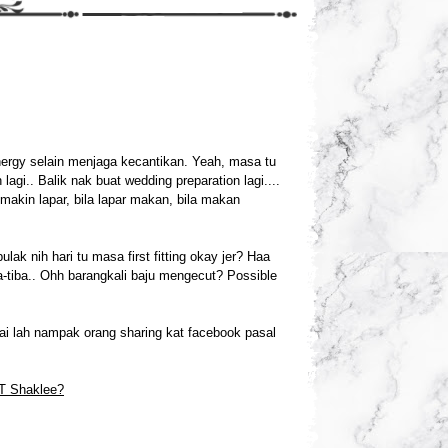
energy selain menjaga kecantikan. Yeah, masa tu
agi.. Balik nak buat wedding preparation lagi....
 makin lapar, bila lapar makan, bila makan
ak nih hari tu masa first fitting okay jer? Haa
a-tiba.. Ohh barangkali baju mengecut? Possible
pai lah nampak orang sharing kat facebook pasal
T Shaklee?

-------

Your assignment
Copy each line of the preceding data that contains the string "masa".

Output below
energy selain menjaga kecantikan. Yeah, masa tu
ak nih hari tu masa first fitting okay jer? Haa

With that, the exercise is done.